Chapter 7 Common Distributions of Continuous Random Variables
A continuous random variable can take any value within some uncountable interval, such as \([0, 1]\), \([0,\infty)\), or \((-\infty, \infty)\). These are often measurement type variables.
The probability density function (pdf) (a.k.a., density) of a continuous random variable \(X\), defined on a probability space with probability measure \(\textrm{P}\), is a function \(f_X:\mathbb{R}\mapsto[0,\infty)\) which satisfies \[\begin{align*} \textrm{P}(a \le X \le b) & =\int_a^b f_X(x) dx, \qquad \text{for all } -\infty \le a \le b \le \infty \end{align*}\]
For a continuous random variable \(X\) with pdf \(f_X\), the probability that \(X\) takes a value in the interval \([a, b]\) is the area under the pdf over the region \([a,b]\).

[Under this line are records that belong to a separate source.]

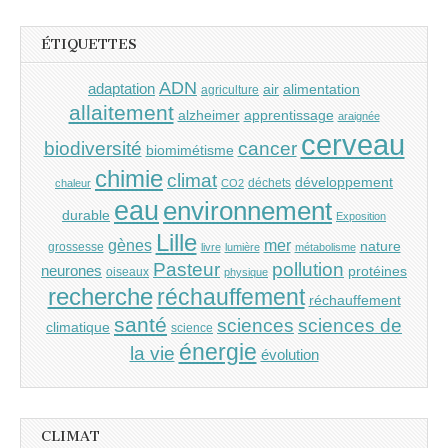
ÉTIQUETTES
ADN
adaptation
air
alimentation
agriculture
allaitement
alzheimer
apprentissage
araignée
cerveau
cancer
biodiversité
biomimétisme
chimie
climat
développement
déchets
chaleur
CO2
eau
environnement
durable
Exposition
Lille
gènes
mer
nature
grossesse
livre
lumière
métabolisme
Pasteur
pollution
neurones
protéines
oiseaux
physique
recherche
réchauffement
réchauffement
santé
sciences
sciences de
climatique
science
énergie
la vie
évolution
CLIMAT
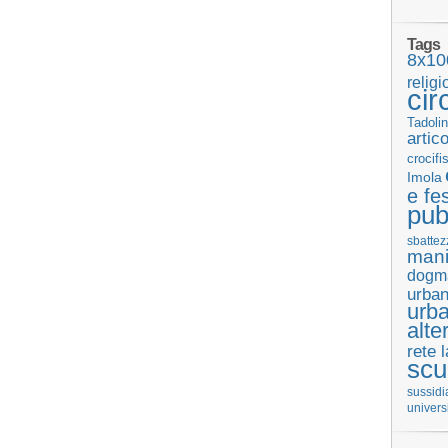
Tags
8x10
religi
cir
Tadolin
artic
crocifi
Imola
e fes
pub
sbattez
mani
dogm
urban
urb
alte
rete 
scu
sussidi
univers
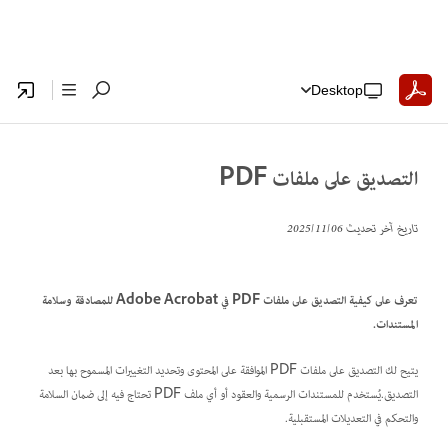
Desktop
التصديق على ملفات PDF
تاريخ آخر تحديث
06‏/11‏/2025
تعرف على كيفية التصديق على ملفات PDF في Adobe Acrobat للمصادقة وسلامة
المستندات.
يتيح لك التصديق على ملفات PDF الموافقة على المحتوى وتحديد التغييرات المسموح بها بعد
التصديق.يُستخدم للمستندات الرسمية والعقود أو أي ملف PDF تحتاج فيه إلى ضمان السلامة
والتحكم في التعديلات المستقبلية.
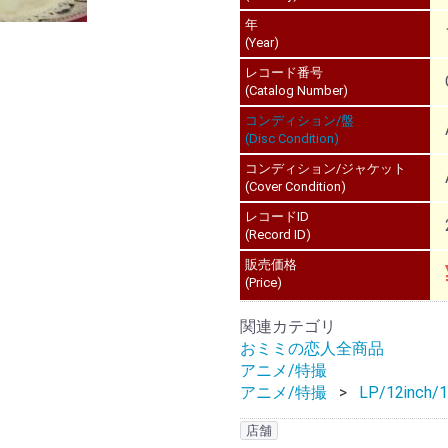
年
(Year)
レコード番号
(Catalog Number)
コンディション/盤
(Disc Condition)
コンディション/ジャケット
(Cover Condition)
レコードID
(Record ID)
販売価格
(Price)
関連カテゴリ
おミミの恋人全商品
アニメ/特撮
アニメ/特撮
LP/12inch/1
店舗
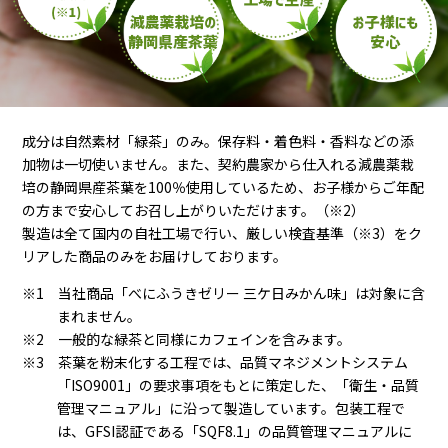
成分は自然素材「緑茶」のみ。保存料・着色料・香料などの添
加物は一切使いません。また、契約農家から仕入れる減農薬栽
培の静岡県産茶葉を100％使用しているため、お子様からご年配
の方まで安心してお召し上がりいただけます。（※2）
製造は全て国内の自社工場で行い、厳しい検査基準（※3）をク
リアした商品のみをお届けしております。
※1 当社商品「べにふうきゼリー 三ケ日みかん味」は対象に含
まれません。
※2 一般的な緑茶と同様にカフェインを含みます。
※3 茶葉を粉末化する工程では、品質マネジメントシステム
「ISO9001」の要求事項をもとに策定した、「衛生・品質
管理マニュアル」に沿って製造しています。包装工程で
は、GFSI認証である「SQF8.1」の品質管理マニュアルに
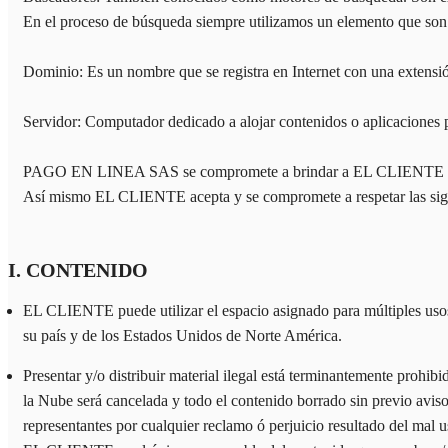
En el proceso de búsqueda siempre utilizamos un elemento que son l
Dominio: Es un nombre que se registra en Internet con una extens
Servidor: Computador dedicado a alojar contenidos o aplicaciones pa
PAGO EN LINEA SAS se compromete a brindar a EL CLIENTE el
Así mismo EL CLIENTE acepta y se compromete a respetar las sig
I. CONTENIDO
EL CLIENTE puede utilizar el espacio asignado para múltiples uso
su país y de los Estados Unidos de Norte América.
Presentar y/o distribuir material ilegal está terminantemente prohibi
la Nube será cancelada y todo el contenido borrado sin previo
representantes por cualquier reclamo ó perjuicio resultado del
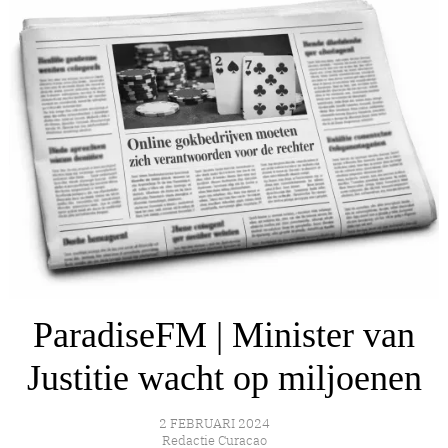
ParadiseFM | Minister van
Justitie wacht op miljoenen
2 FEBRUARI 2024
Redactie Curacao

The axioms of probability imply that a valid pdf must satisfy \[\begin{align*} f_X(x) & \ge 0 \qquad \text{for all } x,\\ \int_{-\infty}^\infty f_X(x) dx & = 1 \end{align*}\]
In this section we study some commonly used continuous distributions and their properties. When developing a probability model for a random process, certain assumptions are made about the process or the distribution of a corresponding random variable. Some situations are so common that the corresponding distributions have special names.